“I used to hate history in school. It was so boring memorizing all those dates.” I used to hear this all the time at the library from new genealogists, who suddenly were discovering the joys of history as they learned about their ancestors.
So if you slept through the football coach’s terrible American history classes in high school or even if you’re just a little fuzzy on some of the historical events that your ancestors participated in, then the Khan Academy is for you.
In 2006, Salman Khan started a free online education platform and not-for-profit organization whose goal is to provide "a world-class education to anyone, anywhere.”
Posting short videos posted to a YouTube channel and a Web site (http://www.khanacademy.org), Khan’s virtual school started with science and mathematics and has expanded to economics and history. Access to all of the videos in the virtual school, including user-paced practice exercises, is free.

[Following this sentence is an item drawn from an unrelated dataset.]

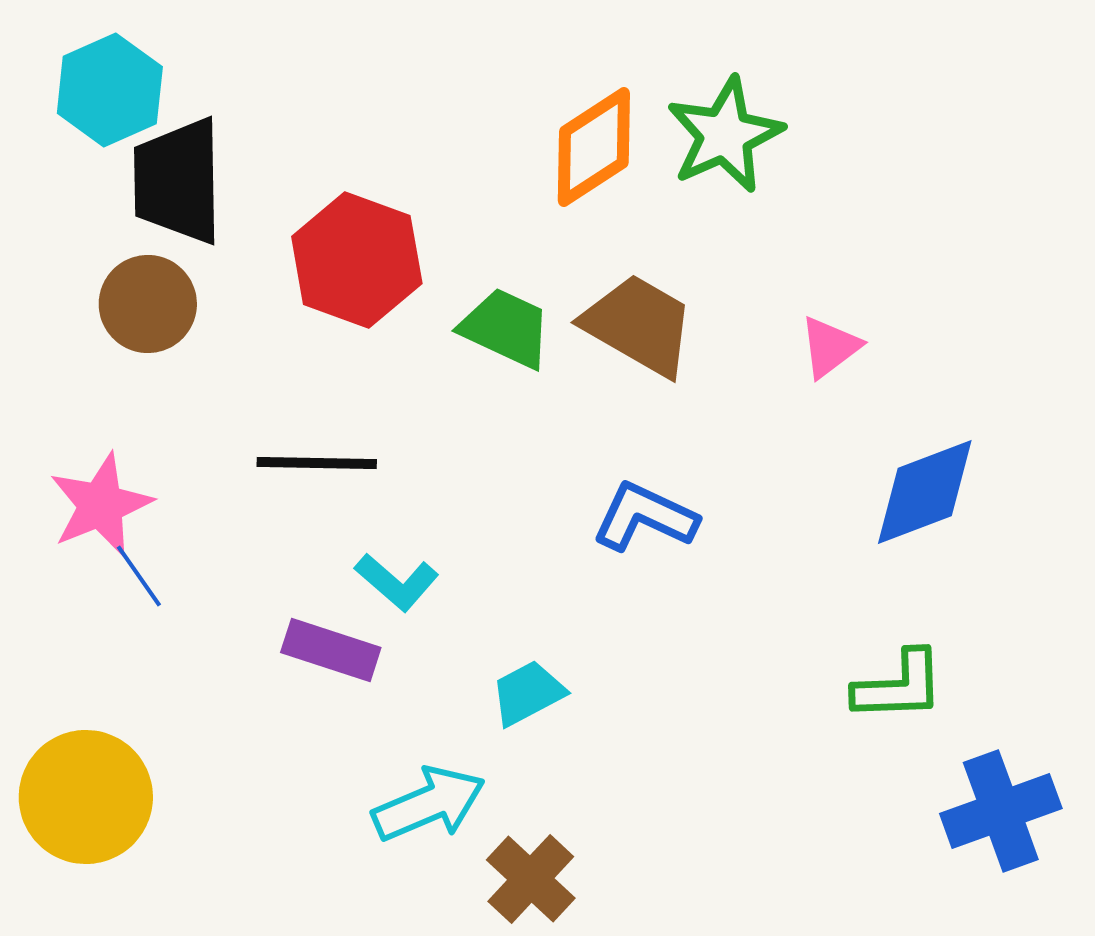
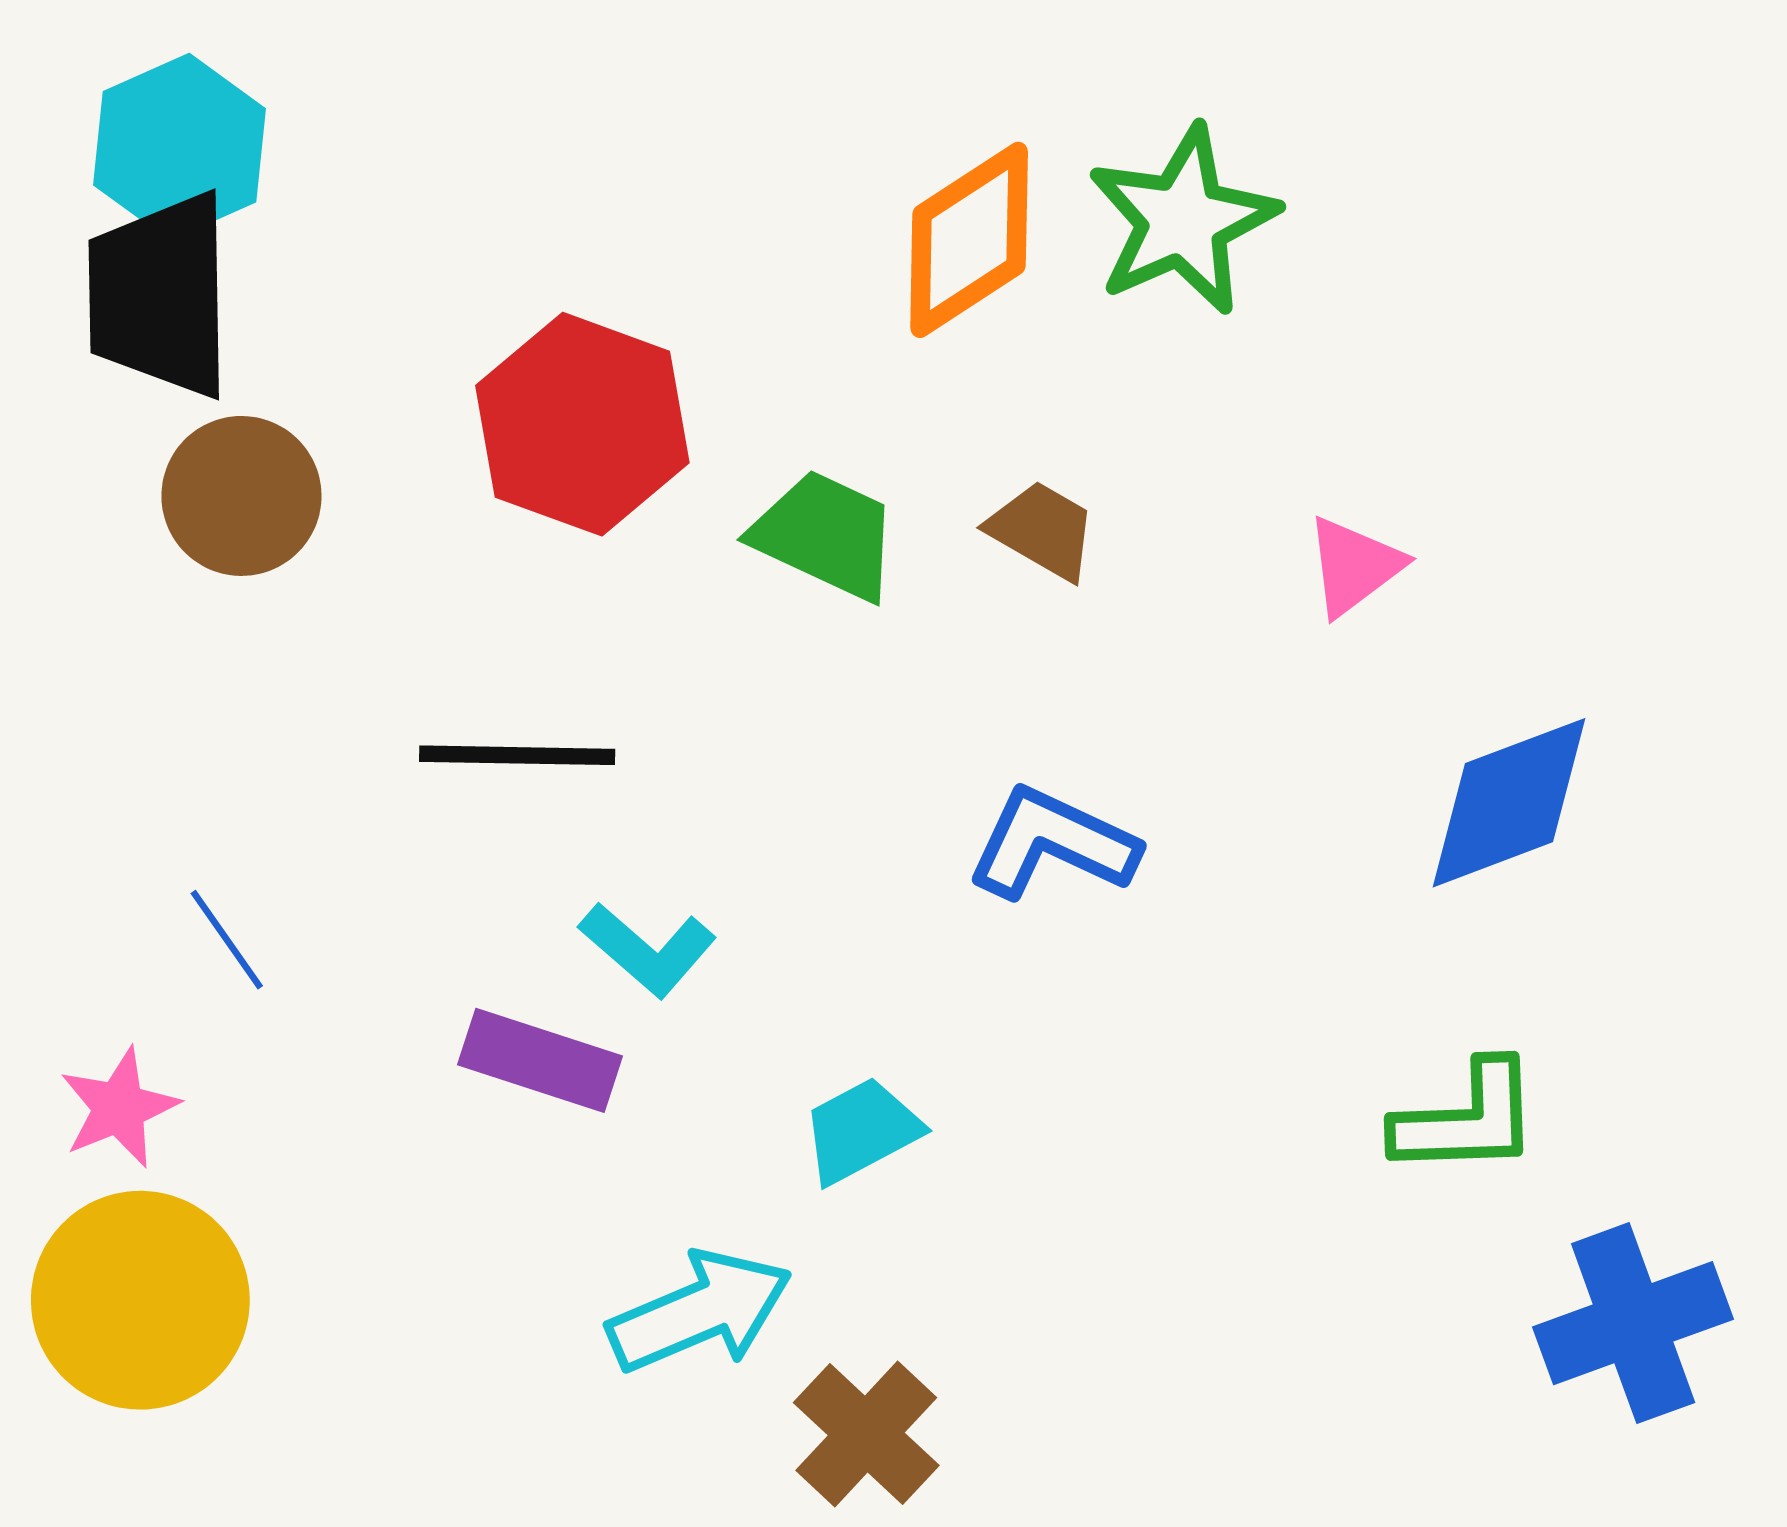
black trapezoid: (178, 181) -> (160, 295), moved
brown trapezoid: (639, 325) -> (1042, 530), size x0.6
pink star: (101, 505) -> (119, 1108), moved, size x0.7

Here’s a list of the current history titles, with more on the way:
- US History Overview 1: Jamestown to the Civil War
- US History Overview 2 - Reconstruction to the Great Depression
- US History Overview 3 - WWII to Vietnam
- Korean War Overview
- Bay of Pigs Invasion
- Cuban Missile Crisis
- Vietnam War
- Pattern of US Cold War Interventions
- Allende and Pinochet in Chile
- When Capitalism is Great and Not-so-great
- 20th Century Capitalism and Regulation in the United States
- French Revolution (Part 1)
- French Revolution (Part 2)
- French Revolution (Part 3) - Reign of Terror
- French Revolution (Part 4) - The Rise of Napoleon Bonaparte
- Haitian Revolution (Part 1)
- Haitian Revolution (Part 2)
- Napoleon and the Wars of the First and Second Coalitions
- Napoleon and the War of the Third Coalition
- Napoleon and the War of the Fourth Coalition
- Napoleon's Peninsular Campaigns
- French Invasion of Russia
- Napoleon Forced to Abdicate
The Khan Academy has more than 2,300 microlectures available that have been viewed nearly 58 million times. Google awarded Salman Khan $2 million to produce more free video lectures. I can’t imagine a better use of funds. Try the Khan Academy – I think you’ll like Khan’s accessible and informative style.